¿Los laicos somos “Comunidad Sacerdotal”?

 

“Monseñor: en una homilía el sacerdote se refería a nosotros los fieles laicos con una expresión que me sorprendió y que a la vez me agradó. Nos dijo que somos una “Comunidad Sacerdotal” a la que él presidía y que todos estábamos celebrando con él... Quisiera comprender mejor el sentido de esa bonita expresión. Muchas gracias”. 

L. Carlos Barrientos - Ciudad Quesada


La expresión “Comunidad Sacerdotal” equivale a la que le leemos en la primera carta de Pedro 2,9: “ustedes son linaje escogido, reino (o pueblo) de sacerdotes, nación santa”. A su vez, estas características que San Pedro aplica a la comunidad cristiana, son los títulos gloriosos que los Autores Sagrados reconocían como propios del Pueblo de Israel (cfr Is 43,20;Ex 19,6..). 

El Concilio Vaticano II (1962-1965) en su fundamental constitución dogmática Lumen Gentium (Luz de los Pueblos), habla del nuevo “Pueblo de Dios” que es la Iglesia sirviéndose precisamente de esos atributos o características. 

Son los numerales 10 y 11 los dedicados a explicitar el sentido de la expresión “Pueblo o Comunidad Sacerdotal”.

Sabemos que es propio de la función sacerdotal, asumir todo lo que corresponde al culto divino, es decir al conjunto de las expresiones y manifestaciones de la virtud de la piedad. Con este término ya clásico, nos referimos a cómo el ser humano se debe relacionar con su Creador y Señor, a saber, reconociendo sus dones, agradeciéndole su generosidad, alabando su grandeza, pidiendo su perdón y misericordia... Ahora bien, en el texto de la Lumen Gentium, se afirma: “Los bautizados son consagrados por la regeneración y la unción del Espíritu Santo como casa espiritual y sacerdocio real para que, por medio de toda obra del hombre cristiano, ofrezcan sacrificios espirituales y anuncien el poder de Aquel que los llamó de las tinieblas a su admirable luz (cfr 1Pe 2,4-10).

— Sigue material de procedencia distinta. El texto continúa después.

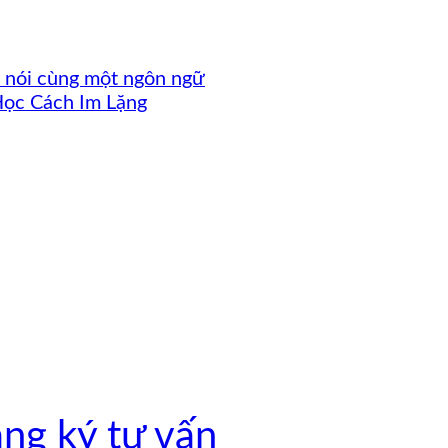
ất nói cùng một ngôn ngữ
Học Cách Im Lặng
ng ký tư vấn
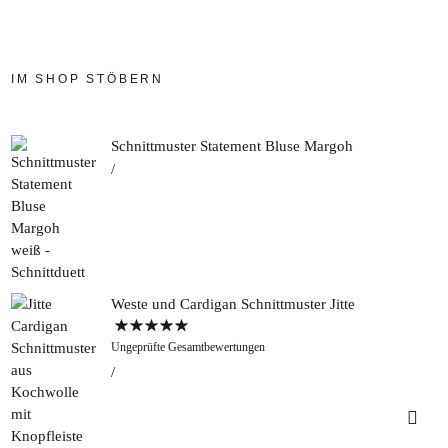
IM SHOP STÖBERN
Schnittmuster Statement Bluse Margoh
Weste und Cardigan Schnittmuster Jitte
Bewertet mit
Ungeprüfte Gesamtbewertungen
5.00
von 5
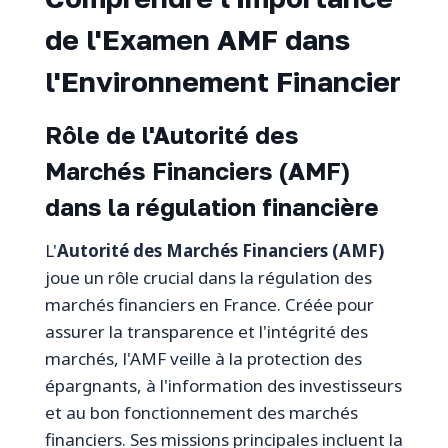
de l'Examen AMF dans
l'Environnement Financier
Rôle de l'Autorité des
Marchés Financiers (AMF)
dans la régulation financière
L'
Autorité des Marchés Financiers (AMF)
joue un rôle crucial dans la régulation des
marchés financiers en France. Créée pour
assurer la transparence et l'intégrité des
marchés, l'AMF veille à la protection des
épargnants, à l'information des investisseurs
et au bon fonctionnement des marchés
financiers. Ses missions principales incluent la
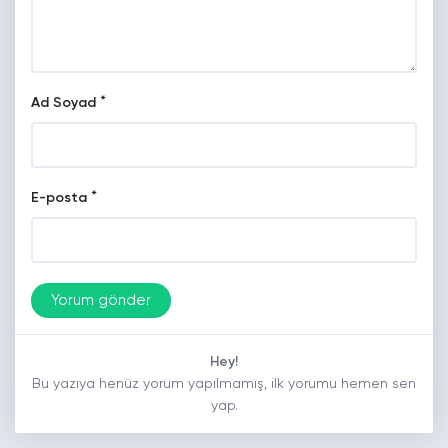
*
Ad Soyad
*
E-posta
Hey!
Bu yazıya henüz yorum yapılmamış, ilk yorumu hemen sen
yap.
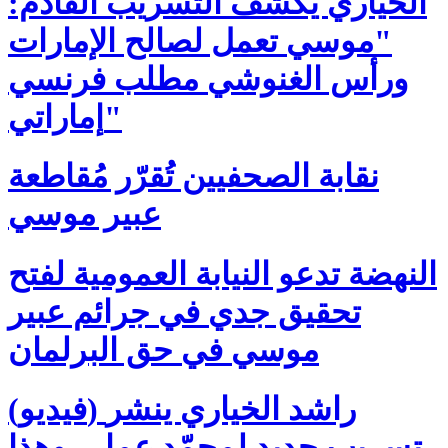
الخياري يكشف التسريب القادم:
"موسي تعمل لصالح الإمارات
ورأس الغنوشي مطلب فرنسي
إماراتي"
نقابة الصحفيين تُقرّر مُقاطعة
عبير موسي
النهضة تدعو النيابة العمومية لفتح
تحقيق جدي في جرائم عبير
موسي في حق البرلمان
(فيديو) راشد الخياري ينشر
تسريب جديد لمحمّد عمار ..وهذا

Por ello todos los discípulos de Cristo perseverando en la oración y alabanza juntos a Dios (cfr Hch 2.42-47), ofrézcanse a sí mismos como hostia viva, santa y grata a Dios (cfr Rom 12,1) y den testimonio por doquier de Cristo, y a quienes lo pidan, den también razón de la esperanza de la vida eterna que hay en ellos” (cfr 1Pe 3,15).

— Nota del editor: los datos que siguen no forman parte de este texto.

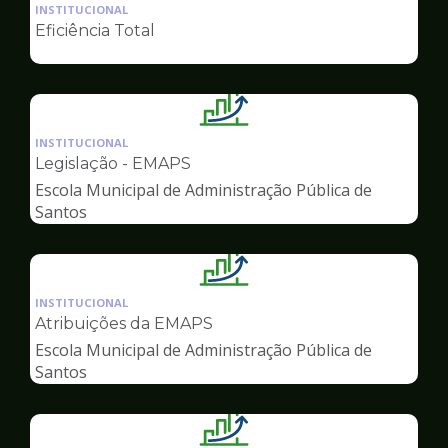
da
INSTITUCIONAL
pagina
Eficiência Total
de
Gestão
Ilustração
da
INSTITUCIONAL
pagina
Legislação - EMAPS
de
Escola Municipal de Administração Pública de
Gestão
Santos
Ilustração
da
INSTITUCIONAL
pagina
Atribuições da EMAPS
de
Escola Municipal de Administração Pública de
Gestão
Santos
Ilustração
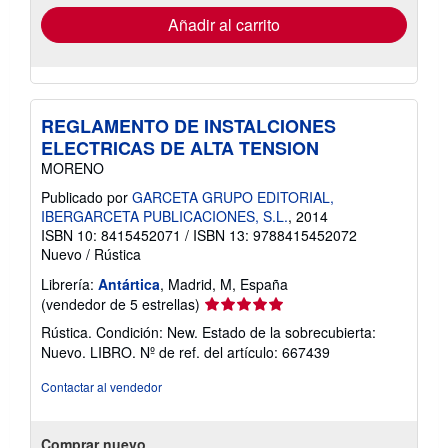
de
envío
Añadir al carrito
REGLAMENTO DE INSTALCIONES
ELECTRICAS DE ALTA TENSION
MORENO
Publicado por
GARCETA GRUPO EDITORIAL,
IBERGARCETA PUBLICACIONES, S.L.
, 2014
ISBN 10: 8415452071
/
ISBN 13: 9788415452072
Nuevo
/
Rústica
Librería:
Antártica
, Madrid, M, España
Calificación
(vendedor de 5 estrellas)
del
Rústica. Condición: New. Estado de la sobrecubierta:
vendedor:
Nuevo. LIBRO.
Nº de ref. del artículo: 667439
5
de
Contactar al vendedor
5
estrellas
Comprar nuevo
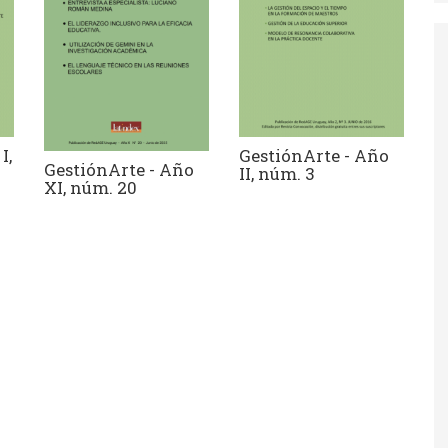
I,
GestiónArte - Año
GestiónArte - Año
II, núm. 3
XI, núm. 20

En la Iglesia, “Comunidad Sacerdotal” tenemos pues el sacerdocio común de todos los fieles, como acaba de describírnoslo el texto conciliar, y el sacerdocio ministerial, en sus tres grados, de los Obispos, de los Presbíteros y de los Diáconos, que constituyen precisamente a la jerarquía eclesiástica. Los dos sacerdocios, el común de los fieles y el propio de la Jerarquía son distintos, pero como lo leemos en el mismo texto conciliar, “se ordenan el uno al otro, pues ambos participan a su manera del único sacerdocio de Cristo. El sacerdocio ministerial, por la potestad sagrada de que goza forma y dirige al pueblo sacerdotal, confecciona el sacrificio eucarístico en la persona de Cristo y lo ofrece en nombre de todo el pueblo de Dios. Los fieles, en cambio, en virtud de su sacerdocio real concurren a la ofrenda de la Eucaristía y lo ejercen en la recepción de los sacramentos, en la oración y en la acción de gracias, mediante el testimonio de una vida santa, en la abnegación y caridad operante” (LG10) .

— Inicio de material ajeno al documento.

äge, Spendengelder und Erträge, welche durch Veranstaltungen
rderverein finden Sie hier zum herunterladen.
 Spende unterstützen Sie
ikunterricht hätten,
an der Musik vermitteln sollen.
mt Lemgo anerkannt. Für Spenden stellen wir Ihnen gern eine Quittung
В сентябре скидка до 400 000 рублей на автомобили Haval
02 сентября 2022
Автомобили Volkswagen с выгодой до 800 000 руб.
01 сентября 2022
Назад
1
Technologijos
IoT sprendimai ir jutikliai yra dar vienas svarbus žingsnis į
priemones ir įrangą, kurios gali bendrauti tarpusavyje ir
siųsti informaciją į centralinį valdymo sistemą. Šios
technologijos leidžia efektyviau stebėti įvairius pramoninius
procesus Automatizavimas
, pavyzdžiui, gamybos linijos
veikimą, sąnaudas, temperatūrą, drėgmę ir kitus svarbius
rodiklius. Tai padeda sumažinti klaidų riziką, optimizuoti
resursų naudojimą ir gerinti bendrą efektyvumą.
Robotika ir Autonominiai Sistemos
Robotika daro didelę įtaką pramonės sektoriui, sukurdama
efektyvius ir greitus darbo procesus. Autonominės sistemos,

Como podemos apreciar, nos encontramos con un texto denso, con inevitables términos técnicos, pero en su conjunto nos resulta muy claro y sugerente para ir comprendiendo la grandeza y dignidad de nuestro sacerdocio con que somos miembros de una “Comunidad Sacerdotal”. 

En la luz de estas afirmaciones, entonces, no es del todo correcto, para dar un ejemplo, que el monitor al empezar nuestras Eucaristías, diga: “nos ponemos de pie y cantando recibimos al celebrante...”. No es él (obispo o presbítero) el único celebrante, sino que es toda la Comunidad la que celebra, y a él le corresponde presidirla en virtud de su sacerdocio ministerial... Fue pues muy atinada la afirmación del sacerdote de que usted me habla estimado don Carlos, cuando se refirió a la Asamblea como “Comunidad Sacerdotal que con él celebraba la Santa Eucaristía”... No solo “vamos” a Misa o “asistimos en ella” sino que participamos en ella; más aún: todos los bautizados la celebramos.